The finances and complex logistics of carrying out construction projects carry risks for all relevant stakeholders, from the owner (or developer), to the general contractor overseeing the project, to the lender financing. One of the biggest risks is default due to mismanagement of funds, which accounts for a majority of defaults and liens on construction projects. This involves everything from timely payment to sub-contractors, suppliers and vendors to distribution of ongoing payments for scheduled, verified milestones, and tracking change orders, especially if they are over budget.
One of the most effective ways that lenders mitigate financial risk when underwriting construction projects is to engage a third-party firm to oversee and manage funds control over the lifetime of the project. This helps ensure completion on budget and on schedule, and increase transparency to bank regulators, particularly if there is an audit.
Construction funds control is the process by which a lender or an agent they contract with (such as a third-party firm) manages the schedule, paperwork, and track record of when and how funds are allocated to principals, contractors, subcontractors, equipment and materials suppliers on a construction project. It is an alternative to a payment and performance bond that takes a detailed, proactive, ongoing approach towards identifying and correcting discrepancies before or as they occur for about half the cost of a performance bond.
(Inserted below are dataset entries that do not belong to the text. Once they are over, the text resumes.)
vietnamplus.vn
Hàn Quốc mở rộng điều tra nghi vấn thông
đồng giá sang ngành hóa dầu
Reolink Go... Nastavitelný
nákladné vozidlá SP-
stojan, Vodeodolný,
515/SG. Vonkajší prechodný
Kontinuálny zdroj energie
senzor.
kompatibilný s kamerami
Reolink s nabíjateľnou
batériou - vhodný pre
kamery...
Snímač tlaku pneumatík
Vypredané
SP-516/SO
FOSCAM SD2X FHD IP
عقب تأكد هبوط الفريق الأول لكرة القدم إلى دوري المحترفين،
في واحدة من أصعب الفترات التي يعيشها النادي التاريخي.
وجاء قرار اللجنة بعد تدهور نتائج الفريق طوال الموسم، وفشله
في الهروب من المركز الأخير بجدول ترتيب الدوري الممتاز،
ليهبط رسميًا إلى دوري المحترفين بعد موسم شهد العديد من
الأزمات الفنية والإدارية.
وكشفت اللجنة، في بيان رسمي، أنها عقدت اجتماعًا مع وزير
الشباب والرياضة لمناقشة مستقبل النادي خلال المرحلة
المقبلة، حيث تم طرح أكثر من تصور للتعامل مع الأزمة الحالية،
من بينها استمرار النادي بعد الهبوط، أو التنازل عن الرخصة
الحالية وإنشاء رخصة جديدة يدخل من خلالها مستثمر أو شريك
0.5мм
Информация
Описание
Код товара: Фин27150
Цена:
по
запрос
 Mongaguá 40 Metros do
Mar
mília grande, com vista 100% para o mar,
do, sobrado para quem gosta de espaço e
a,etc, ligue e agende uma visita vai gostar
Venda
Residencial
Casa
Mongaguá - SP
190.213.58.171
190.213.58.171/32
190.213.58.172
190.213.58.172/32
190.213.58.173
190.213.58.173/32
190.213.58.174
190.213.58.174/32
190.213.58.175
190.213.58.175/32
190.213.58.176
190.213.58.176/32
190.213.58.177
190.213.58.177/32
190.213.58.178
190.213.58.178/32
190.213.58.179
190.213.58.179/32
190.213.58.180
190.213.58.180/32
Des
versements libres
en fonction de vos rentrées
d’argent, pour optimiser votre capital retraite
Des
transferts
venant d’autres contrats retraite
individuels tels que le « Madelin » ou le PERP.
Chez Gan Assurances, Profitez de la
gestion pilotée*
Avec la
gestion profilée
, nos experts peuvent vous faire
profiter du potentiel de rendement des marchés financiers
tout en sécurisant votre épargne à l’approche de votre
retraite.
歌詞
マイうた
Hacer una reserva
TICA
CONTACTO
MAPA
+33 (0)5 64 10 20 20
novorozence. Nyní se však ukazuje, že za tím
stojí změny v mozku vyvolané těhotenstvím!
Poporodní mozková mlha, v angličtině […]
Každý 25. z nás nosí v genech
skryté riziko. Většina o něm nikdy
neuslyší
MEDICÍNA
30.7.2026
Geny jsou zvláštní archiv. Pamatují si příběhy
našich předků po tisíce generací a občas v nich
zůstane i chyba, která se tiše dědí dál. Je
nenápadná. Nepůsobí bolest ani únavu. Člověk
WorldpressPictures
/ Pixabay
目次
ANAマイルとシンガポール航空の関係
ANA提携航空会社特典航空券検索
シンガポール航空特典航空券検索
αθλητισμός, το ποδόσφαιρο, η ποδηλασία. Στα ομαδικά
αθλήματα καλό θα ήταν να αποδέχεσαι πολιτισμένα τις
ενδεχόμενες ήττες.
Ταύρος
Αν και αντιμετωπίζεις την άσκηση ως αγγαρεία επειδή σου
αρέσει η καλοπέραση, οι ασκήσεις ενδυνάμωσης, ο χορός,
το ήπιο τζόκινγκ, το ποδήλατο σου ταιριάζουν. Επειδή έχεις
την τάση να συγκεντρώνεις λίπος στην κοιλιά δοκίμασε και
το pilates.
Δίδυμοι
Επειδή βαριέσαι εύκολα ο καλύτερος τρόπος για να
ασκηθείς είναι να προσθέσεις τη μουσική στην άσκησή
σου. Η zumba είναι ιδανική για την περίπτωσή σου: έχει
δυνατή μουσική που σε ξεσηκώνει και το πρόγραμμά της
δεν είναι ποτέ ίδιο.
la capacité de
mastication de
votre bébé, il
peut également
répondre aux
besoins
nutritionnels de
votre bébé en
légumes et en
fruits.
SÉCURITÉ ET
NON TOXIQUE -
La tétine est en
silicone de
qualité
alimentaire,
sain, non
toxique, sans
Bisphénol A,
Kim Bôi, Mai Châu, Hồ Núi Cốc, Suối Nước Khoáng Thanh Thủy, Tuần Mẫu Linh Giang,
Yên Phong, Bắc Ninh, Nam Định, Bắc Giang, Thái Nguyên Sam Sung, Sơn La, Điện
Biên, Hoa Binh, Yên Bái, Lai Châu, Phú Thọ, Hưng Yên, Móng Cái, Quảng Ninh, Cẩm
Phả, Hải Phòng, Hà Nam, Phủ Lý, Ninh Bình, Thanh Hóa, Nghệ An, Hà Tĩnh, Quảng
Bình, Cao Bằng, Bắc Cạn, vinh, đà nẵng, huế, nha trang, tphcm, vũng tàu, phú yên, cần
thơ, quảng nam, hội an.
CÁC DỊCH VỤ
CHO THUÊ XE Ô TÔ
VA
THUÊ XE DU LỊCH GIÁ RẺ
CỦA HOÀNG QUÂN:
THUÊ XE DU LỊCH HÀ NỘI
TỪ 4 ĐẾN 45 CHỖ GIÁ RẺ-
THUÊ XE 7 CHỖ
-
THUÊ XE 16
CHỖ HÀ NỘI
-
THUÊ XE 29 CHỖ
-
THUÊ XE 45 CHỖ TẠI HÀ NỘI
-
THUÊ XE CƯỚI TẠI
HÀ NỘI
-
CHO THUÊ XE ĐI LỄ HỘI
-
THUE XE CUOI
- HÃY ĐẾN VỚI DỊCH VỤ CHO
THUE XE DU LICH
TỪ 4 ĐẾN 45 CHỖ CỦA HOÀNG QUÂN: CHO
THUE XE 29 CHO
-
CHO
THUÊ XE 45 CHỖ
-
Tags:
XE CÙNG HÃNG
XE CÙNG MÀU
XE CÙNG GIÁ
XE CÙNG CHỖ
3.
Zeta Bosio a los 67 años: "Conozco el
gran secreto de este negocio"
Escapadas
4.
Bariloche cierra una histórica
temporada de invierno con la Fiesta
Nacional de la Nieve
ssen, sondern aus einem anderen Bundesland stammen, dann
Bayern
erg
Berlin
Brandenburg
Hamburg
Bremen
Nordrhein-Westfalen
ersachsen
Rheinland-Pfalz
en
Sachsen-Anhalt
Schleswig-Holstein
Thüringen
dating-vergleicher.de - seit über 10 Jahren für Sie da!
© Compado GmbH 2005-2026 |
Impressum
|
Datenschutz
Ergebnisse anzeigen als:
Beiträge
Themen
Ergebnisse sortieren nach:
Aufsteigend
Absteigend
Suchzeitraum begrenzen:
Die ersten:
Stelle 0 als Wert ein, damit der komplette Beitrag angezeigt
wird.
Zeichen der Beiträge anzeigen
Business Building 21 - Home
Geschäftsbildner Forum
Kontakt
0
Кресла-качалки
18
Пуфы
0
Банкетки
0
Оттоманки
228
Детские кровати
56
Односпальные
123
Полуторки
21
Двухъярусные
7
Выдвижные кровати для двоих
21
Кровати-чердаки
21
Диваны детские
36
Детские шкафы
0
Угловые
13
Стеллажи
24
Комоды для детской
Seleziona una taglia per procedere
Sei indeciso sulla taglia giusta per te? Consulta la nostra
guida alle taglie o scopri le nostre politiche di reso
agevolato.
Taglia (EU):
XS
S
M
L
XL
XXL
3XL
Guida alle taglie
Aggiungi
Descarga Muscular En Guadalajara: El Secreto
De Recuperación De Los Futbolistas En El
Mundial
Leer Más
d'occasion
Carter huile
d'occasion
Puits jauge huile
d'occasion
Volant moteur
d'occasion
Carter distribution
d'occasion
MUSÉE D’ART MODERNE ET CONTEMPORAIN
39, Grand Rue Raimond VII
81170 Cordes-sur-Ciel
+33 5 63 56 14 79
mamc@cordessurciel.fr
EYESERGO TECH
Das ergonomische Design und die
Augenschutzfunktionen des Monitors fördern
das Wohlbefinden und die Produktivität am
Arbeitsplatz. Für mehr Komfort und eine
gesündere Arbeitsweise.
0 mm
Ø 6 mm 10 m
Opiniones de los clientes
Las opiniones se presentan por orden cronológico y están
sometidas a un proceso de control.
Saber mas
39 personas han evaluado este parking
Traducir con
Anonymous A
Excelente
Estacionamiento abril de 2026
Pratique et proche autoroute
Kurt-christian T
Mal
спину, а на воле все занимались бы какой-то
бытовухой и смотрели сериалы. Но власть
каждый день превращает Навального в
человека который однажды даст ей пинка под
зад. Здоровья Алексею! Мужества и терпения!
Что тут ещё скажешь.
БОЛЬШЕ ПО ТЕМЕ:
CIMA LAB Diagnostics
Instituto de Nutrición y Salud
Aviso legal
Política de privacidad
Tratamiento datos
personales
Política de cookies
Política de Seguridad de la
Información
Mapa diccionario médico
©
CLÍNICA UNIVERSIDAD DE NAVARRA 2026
A performance bond, on the other hand, can only be triggered in the case of a default, and could take months to resolve pending an investigation and adjudication.
Once an agreement is in place to engage a Construction Risk Management firm for Funds Control, the firm typically begins by conducting a thorough Document and Cost Review (DCR) before construction begins, which involves a review of the contract, plans, and schedule of values to ensure that they are appropriate.
After construction begins, the construction risk management firm will receive and review all draw requests; inspect construction progress to ensure all work is completed and materials are delivered before draws are approved; obtain lien waivers from subcontractors to protect the property from construction liens; and disburse funds to appropriate subcontractors and vendors.
Presented below are four of the most critical functions of funds control to keep projects on schedule and on budget and to prevent the kind of problems that lead to default.
1. Ongoing Funds Management There are so many payments during a construction project, it is easy for errors to occur or for payments to get missed or delayed. Funds control ensures payment not only to the General Contractor or Principal, but also subcontractors, vendors, and materials suppliers as well. Funds management also ensures that loan proceeds are not diverted to other line items in the construction schedule without proper authorization or review, or that the General Contractor does not use funds from the current project for another project they may be working on. This minimizes the risk of critical stoppages in work progress due to nonpayment or depletion of loan funds.
2. Catch and Resolve Payment Request Discrepancies This involves a thorough review of backup documentation – including all invoices and lien releases — to check for potential errors or double requests. It also involves tracking of change orders and reallocation of funds within the existing construction budget to check for “front loading” (upfront payments before work has been completed) or incorrect payments. This gives the client real-time information on cost and how it affects the construction budget.
3. Aligns Payments with Construction Progress Funding and construction progress go hand in hand. One of the critical functions of construction risk management and effective funds disbursement is early detection – to ensure that payments are not made ahead of progress and deliverables of scheduled milestones. This is achieved through Construction Progress Monitoring, a service that provides “boots on the ground” site visits and feedback about work being performed for each line item, whether the GC is performing according to the loan agreement and schedule, and a review of the contractor’s application for payment. Construction Progress Monitoring evaluates stored materials on-site and off-site, verifies overall project percent completion, and status of sufficient funds to complete the project on schedule.
4. Manages Paperwork All the above funds management involves keeping track of a lot of incoming and outgoing paperwork — everything from invoices to collection of lien releases and required signatures, contracts and other lender-required documentation. Funds control management organizes important documentation for stakeholders, with electronic record-keeping capabilities. This is particularly crucial for lenders if a project is audited.
To ensure sound funds control and construction risk management on your construction project, engage with an experienced firm that has a diverse portfolio of previous construction projects, in-depth industry and market knowledge, and key personnel to manage your project from start to finish.